Recensione: Gian Arturo Ferrari, Ragazzo italiano

Gian Arturo Ferrari
RAGAZZO ITALIANO
Edizioni Feltrinelli, pp. 310, € 18

Questo bellissimo – sarà banale ma non ci sono parole più adeguate – esordio di uno scrittore smentisce uno dei più solidi tra i miei pregiudizi sulla letteratura; cioè che solo l’età prima, o la giovinezza o, al milite, la maturità, consentono la creazione di libri che valga la pena di leggere. Solitamente gli scrittori con tante primavere alle spalle non danno bella prova di sé.

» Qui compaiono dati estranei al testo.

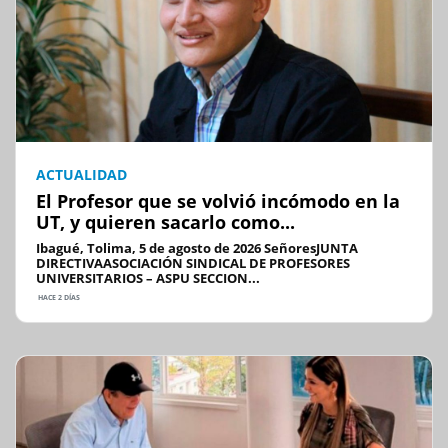
ACTUALIDAD
El Profesor que se volvió incómodo en la
UT, y quieren sacarlo como...
Ibagué, Tolima, 5 de agosto de 2026 SeñoresJUNTA
DIRECTIVAASOCIACIÓN SINDICAL DE PROFESORES
UNIVERSITARIOS – ASPU SECCION...
HACE 2 DÍAS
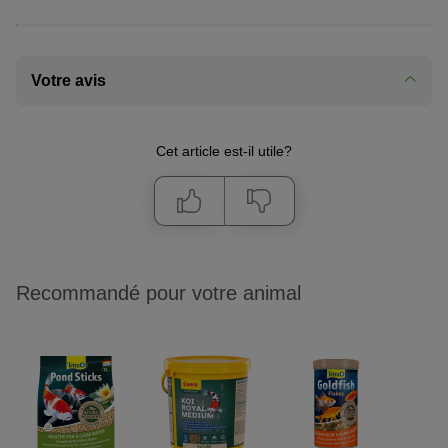
Votre avis
Cet article est-il utile?
Recommandé pour votre animal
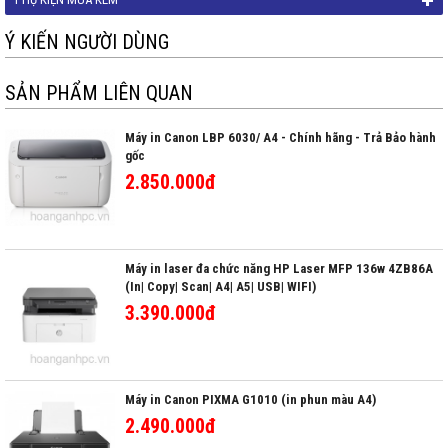
Ý KIẾN NGƯỜI DÙNG
SẢN PHẨM LIÊN QUAN
Máy in Canon LBP 6030/ A4 - Chính hãng - Trả Bảo hành
gốc
2.850.000đ
Máy in laser đa chức năng HP Laser MFP 136w 4ZB86A
(In| Copy| Scan| A4| A5| USB| WIFI)
3.390.000đ
Máy in Canon PIXMA G1010 (in phun màu A4)
2.490.000đ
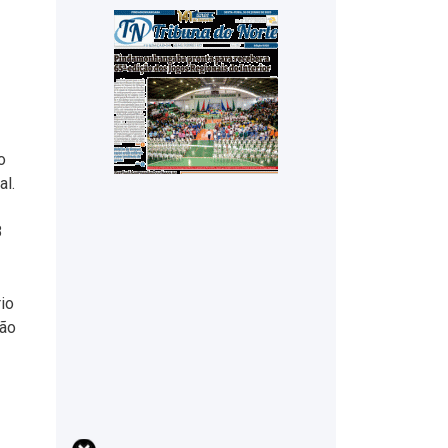
o
al.
8
io
ção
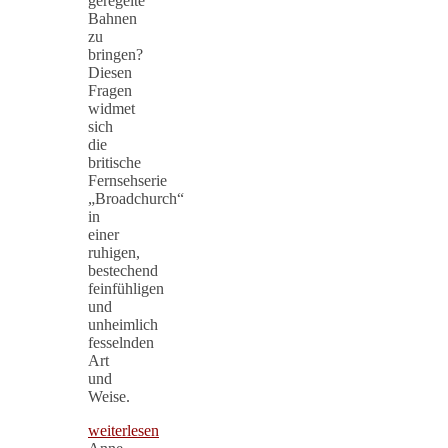
geregelte
Bahnen
zu
bringen?
Diesen
Fragen
widmet
sich
die
britische
Fernsehserie
„Broadchurch“
in
einer
ruhigen,
bestechend
feinfühligen
und
unheimlich
fesselnden
Art
und
Weise.
weiterlesen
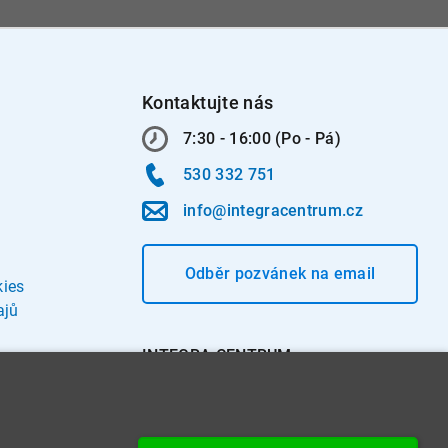
Kontaktujte nás
7:30 - 16:00 (Po - Pá)
530 332 751
info@integracentrum.cz
Odběr pozvánek
na email
kies
ajů
INTEGRA CENTRUM s.r.o.
Jabloňová 662/7
621 00 Brno
IČ: 26234203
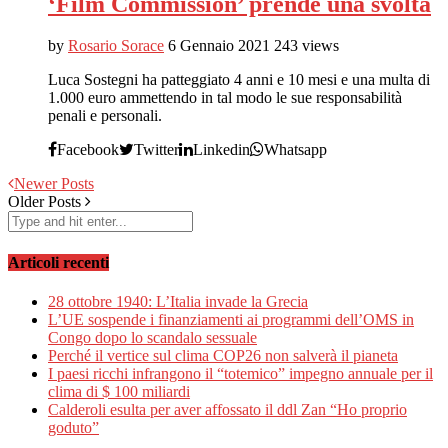
‘Film Commission’ prende una svolta
by
Rosario Sorace
6 Gennaio 2021
243 views
Luca Sostegni ha patteggiato 4 anni e 10 mesi e una multa di
1.000 euro ammettendo in tal modo le sue responsabilità
penali e personali.
Facebook
Twitter
Linkedin
Whatsapp
Newer Posts
Older Posts
Articoli recenti
28 ottobre 1940: L’Italia invade la Grecia
L’UE sospende i finanziamenti ai programmi dell’OMS in
Congo dopo lo scandalo sessuale
Perché il vertice sul clima COP26 non salverà il pianeta
I paesi ricchi infrangono il “totemico” impegno annuale per il
clima di $ 100 miliardi
Calderoli esulta per aver affossato il ddl Zan “Ho proprio
goduto”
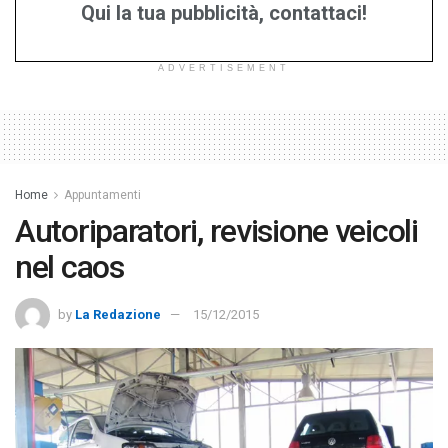
Qui la tua pubblicità, contattaci!
ADVERTISEMENT
Home
Appuntamenti
Autoriparatori, revisione veicoli
nel caos
by
La Redazione
15/12/2015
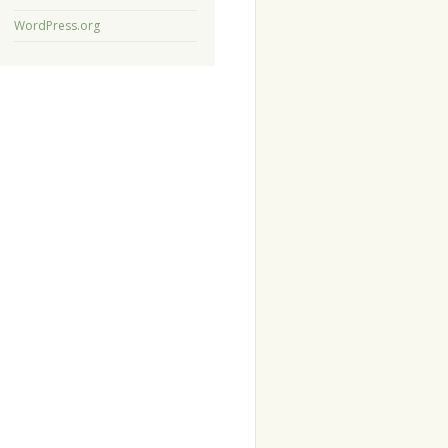
WordPress.org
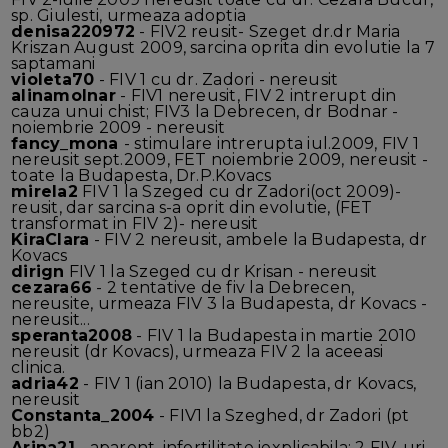
sp. Giulesti, urmeaza adoptia
denisa220972
- FIV2 reusit- Szeget dr.dr Maria
Kriszan August 2009, sarcina oprita din evolutie la 7
saptamani
violeta70
- FIV 1 cu dr. Zadori - nereusit
alinamolnar
- FIV1 nereusit, FIV 2 intrerupt din
cauza unui chist; FIV3 la Debrecen, dr Bodnar -
noiembrie 2009 - nereusit
fancy_mona
- stimulare intrerupta iul.2009, FIV 1
nereusit sept.2009, FET noiembrie 2009, nereusit -
toate la Budapesta, Dr.P.Kovacs
mirela2
FIV 1 la Szeged cu dr Zadori(oct 2009)-
reusit, dar sarcina s-a oprit din evolutie, (FET
transformat in FIV 2)- nereusit
KiraClara
- FIV 2 nereusit, ambele la Budapesta, dr
Kovacs
dirign
FIV 1 la Szeged cu dr Krisan - nereusit
cezara66
- 2 tentative de fiv la Debrecen,
nereusite, urmeaza FIV 3 la Budapesta, dr Kovacs -
nereusit...
speranta2008
- FIV 1 la Budapesta in martie 2010
nereusit (dr Kovacs), urmeaza FIV 2 la aceeasi
clinica.
adria42
- FIV 1 (ian 2010) la Budapesta, dr Kovacs,
nereusit
Constanta_2004
- FIV1 la Szeghed, dr Zadori (pt
bb2)
Arina21
- aparent, infertilitate iexplicabila: 2 FIV-uri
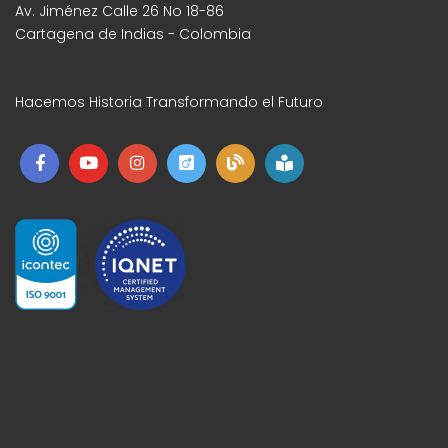
Av. Jiménez Calle 26 No 18-86
Cartagena de Indias - Colombia
Hacemos Historia Transformando el Futuro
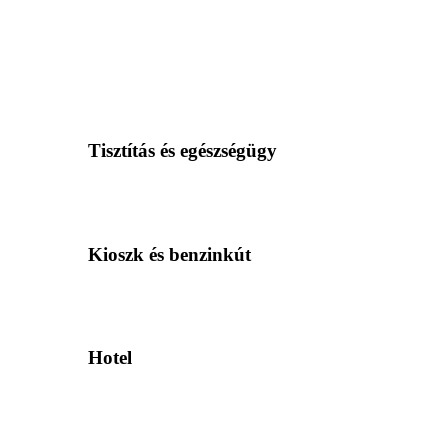
Tisztítás és egészségügy
Kioszk és benzinkút
Hotel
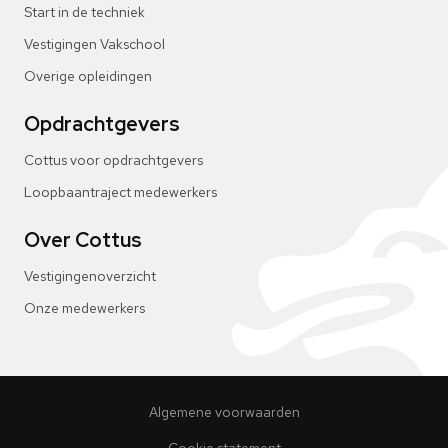
Start in de techniek
Vestigingen Vakschool
Overige opleidingen
Opdrachtgevers
Cottus voor opdrachtgevers
Loopbaantraject medewerkers
Over Cottus
Vestigingenoverzicht
Onze medewerkers
Algemene voorwaarden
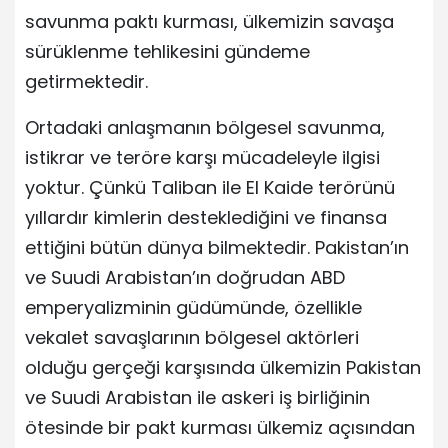
savunma paktı kurması, ülkemizin savaşa
sürüklenme tehlikesini gündeme
getirmektedir.
Ortadaki anlaşmanın bölgesel savunma,
istikrar ve teröre karşı mücadeleyle ilgisi
yoktur. Çünkü Taliban ile El Kaide terörünü
yıllardır kimlerin desteklediğini ve finansa
ettiğini bütün dünya bilmektedir. Pakistan’ın
ve Suudi Arabistan’ın doğrudan ABD
emperyalizminin güdümünde, özellikle
vekalet savaşlarının bölgesel aktörleri
olduğu gerçeği karşısında ülkemizin Pakistan
ve Suudi Arabistan ile askeri iş birliğinin
ötesinde bir pakt kurması ülkemiz açısından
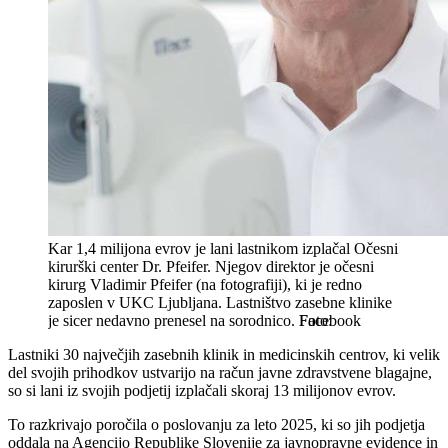
Kar 1,4 milijona evrov je lani lastnikom izplačal Očesni
kirurški center Dr. Pfeifer. Njegov direktor je očesni
kirurg Vladimir Pfeifer (na fotografiji), ki je redno
zaposlen v UKC Ljubljana. Lastništvo zasebne klinike
je sicer nedavno prenesel na sorodnico.
Facebook
Lastniki 30 največjih zasebnih klinik in medicinskih centrov, ki velik
del svojih prihodkov ustvarijo na račun javne zdravstvene blagajne,
so si lani iz svojih podjetij izplačali skoraj 13 milijonov evrov.
To razkrivajo poročila o poslovanju za leto 2025, ki so jih podjetja
oddala na Agencijo Republike Slovenije za javnopravne evidence in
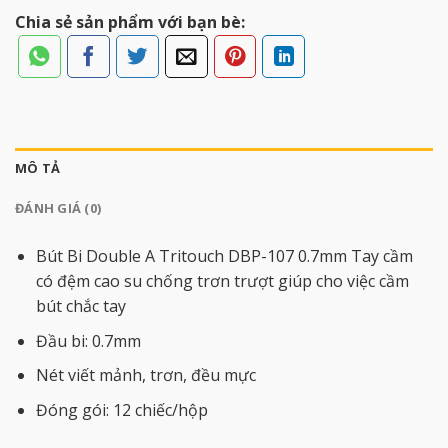
Chia sẻ sản phẩm với bạn bè:
MÔ TẢ
ĐÁNH GIÁ (0)
Bút Bi Double A Tritouch DBP-107 0.7mm Tay cầm
có đệm cao su chống trơn trượt giúp cho việc cầm
bút chắc tay
Đầu bi: 0.7mm
Nét viết mảnh, trơn, đều mực
Đóng gói: 12 chiếc/hộp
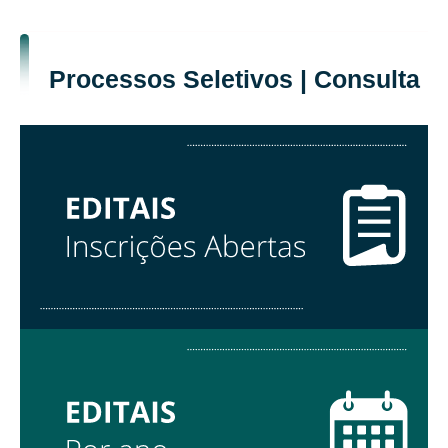
Processos Seletivos | Consulta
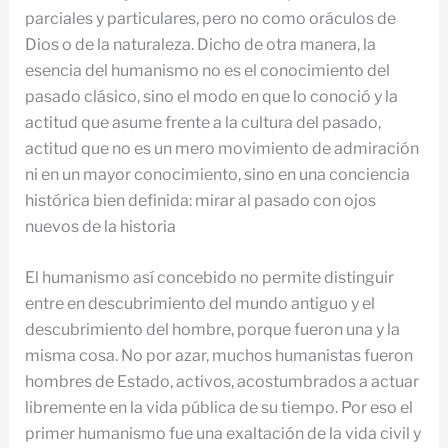
parciales y particulares, pero no como oráculos de
Dios o de la naturaleza. Dicho de otra manera, la
esencia del humanismo no es el conocimiento del
pasado clásico, sino el modo en que lo conoció y la
actitud que asume frente a la cultura del pasado,
actitud que no es un mero movimiento de admiración
ni en un mayor conocimiento, sino en una conciencia
histórica bien definida: mirar al pasado con ojos
nuevos de la historia
El humanismo así concebido no permite distinguir
entre en descubrimiento del mundo antiguo y el
descubrimiento del hombre, porque fueron una y la
misma cosa. No por azar, muchos humanistas fueron
hombres de Estado, activos, acostumbrados a actuar
libremente en la vida pública de su tiempo. Por eso el
primer humanismo fue una exaltación de la vida civil y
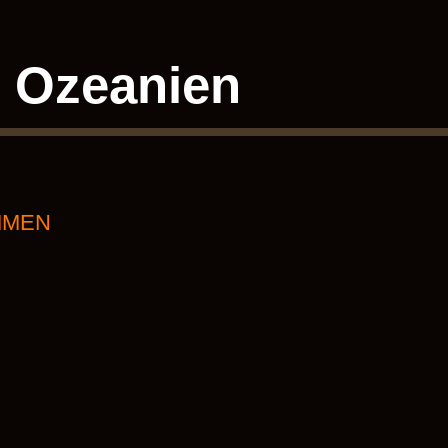
Ozeanien
MMEN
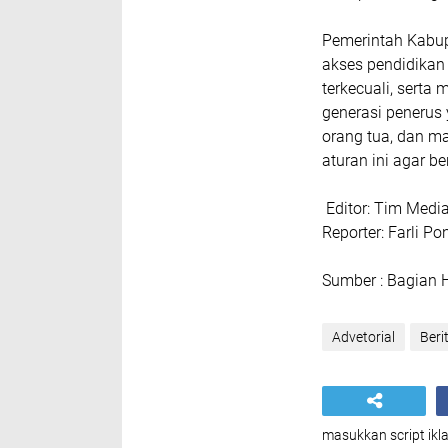
Pemerintah Kabup
akses pendidikan
terkecuali, sert
generasi penerus 
orang tua, dan 
aturan ini agar b
Editor: Tim Medi
Reporter: Farli P
Sumber : Bagian 
Advetorial
Beri
masukkan script ikla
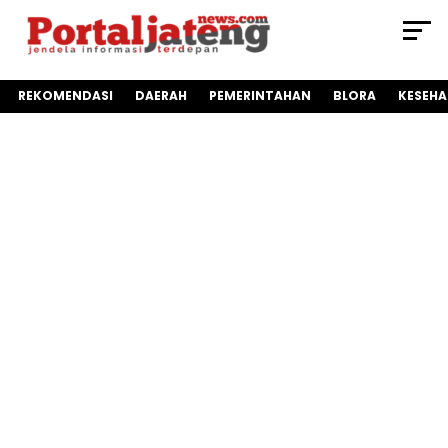
REKOMENDASI
DAERAH
PEMERINTAHAN
BLORA
KESEH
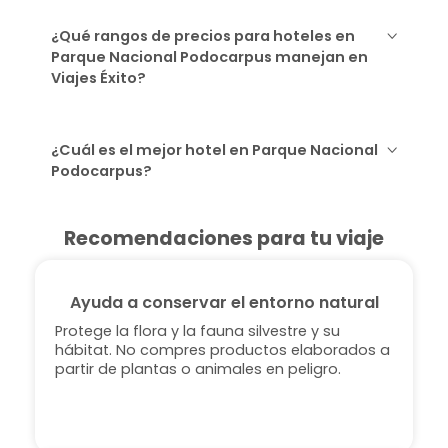
¿Qué rangos de precios para hoteles en
Parque Nacional Podocarpus manejan en
Viajes Éxito?
¿Cuál es el mejor hotel en Parque Nacional
Podocarpus?
Recomendaciones para tu viaje
Ayuda a conservar el entorno natural
Protege la flora y la fauna silvestre y su
hábitat. No compres productos elaborados a
partir de plantas o animales en peligro.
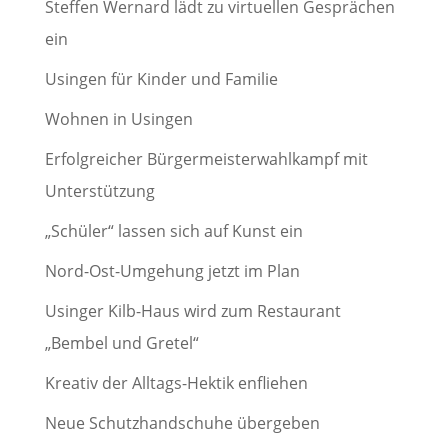
Steffen Wernard lädt zu virtuellen Gesprächen
ein
Usingen für Kinder und Familie
Wohnen in Usingen
Erfolgreicher Bürgermeisterwahlkampf mit
Unterstützung
„Schüler“ lassen sich auf Kunst ein
Nord-Ost-Umgehung jetzt im Plan
Usinger Kilb-Haus wird zum Restaurant
„Bembel und Gretel“
Kreativ der Alltags-Hektik enfliehen
Neue Schutzhandschuhe übergeben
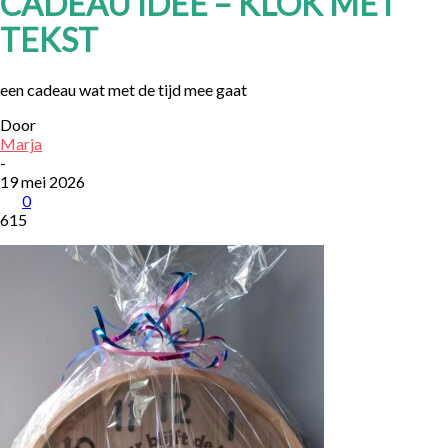
CADEAU IDEE – KLOK MET
TEKST
een cadeau wat met de tijd mee gaat
Door
Marja
-
19 mei 2026
0
615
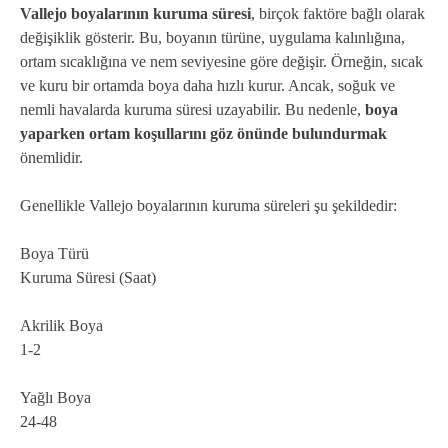
Vallejo boyalarının kuruma süresi
, birçok faktöre bağlı olarak
değişiklik gösterir. Bu, boyanın türüne, uygulama kalınlığına,
ortam sıcaklığına ve nem seviyesine göre değişir. Örneğin, sıcak
ve kuru bir ortamda boya daha hızlı kurur. Ancak, soğuk ve
nemli havalarda kuruma süresi uzayabilir. Bu nedenle,
boya
yaparken ortam koşullarını göz önünde bulundurmak
önemlidir.
Genellikle Vallejo boyalarının kuruma süreleri şu şekildedir:
Boya Türü
Kuruma Süresi (Saat)
Akrilik Boya
1-2
Yağlı Boya
24-48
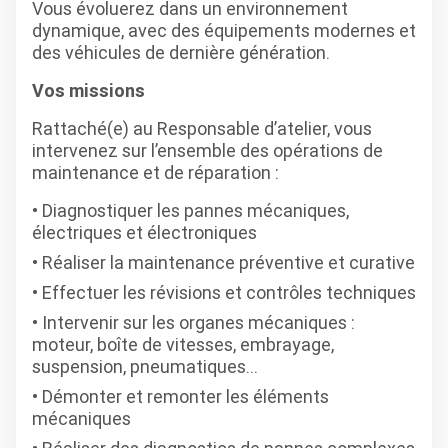
Vous évoluerez dans un environnement
dynamique, avec des équipements modernes et
des véhicules de dernière génération.
Vos missions
Rattaché(e) au Responsable d’atelier, vous
intervenez sur l’ensemble des opérations de
maintenance et de réparation :
Diagnostiquer les pannes mécaniques,
électriques et électroniques
Réaliser la maintenance préventive et curative
Effectuer les révisions et contrôles techniques
Intervenir sur les organes mécaniques :
moteur, boîte de vitesses, embrayage,
suspension, pneumatiques…
Démonter et remonter les éléments
mécaniques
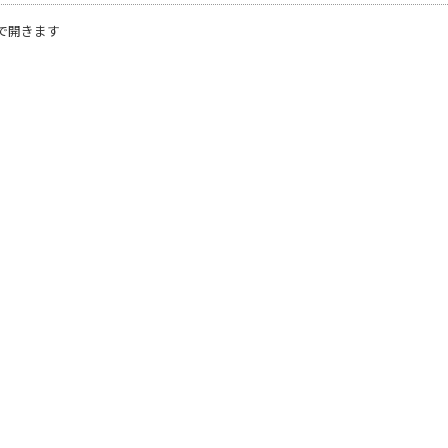
で開きます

Ebbene, Gian Arturo Ferrari racconta la vita di un ragazzo, Ninni, dal primo dopoguerra agli anni ‘60 e, facendo questo, dimostra che invece si-può-fare. Si può cioè raccontare la vita minuta di una persona che sta crescendo tra le difficoltà di un paese distrutto dalla guerra, le sue esperienze e le sue incertezze unite ai legami familiari che sono costituiti dai genitori, dalla sorella minore e dall’importantissima nonna. E proprio con la nonna si apre il romanzo, nonna che porta Ninni con sé a Querciano, dove Ninni trascorre metà dell’anno, riservando l’altra metà all’attività scolastica di Zanegrate, dove risiede e lavora il padre. Dopo alcuni anni Ninni e la famiglia si trasferiscono a Milano per fare quel salto che ha segnato la vita di molte famiglie del dopoguerra: si lascia la campagna e si affronta la lotta per crescere con la città. Con tanti piccoli capitoli il nostro ottimo autore riesce a descrivere con partecipazione ed accuratezza mai noiosa o pedante le mille esperienze che fanno crescere un bambino e lo fanno diventare adulto. Un ragazzo italiano.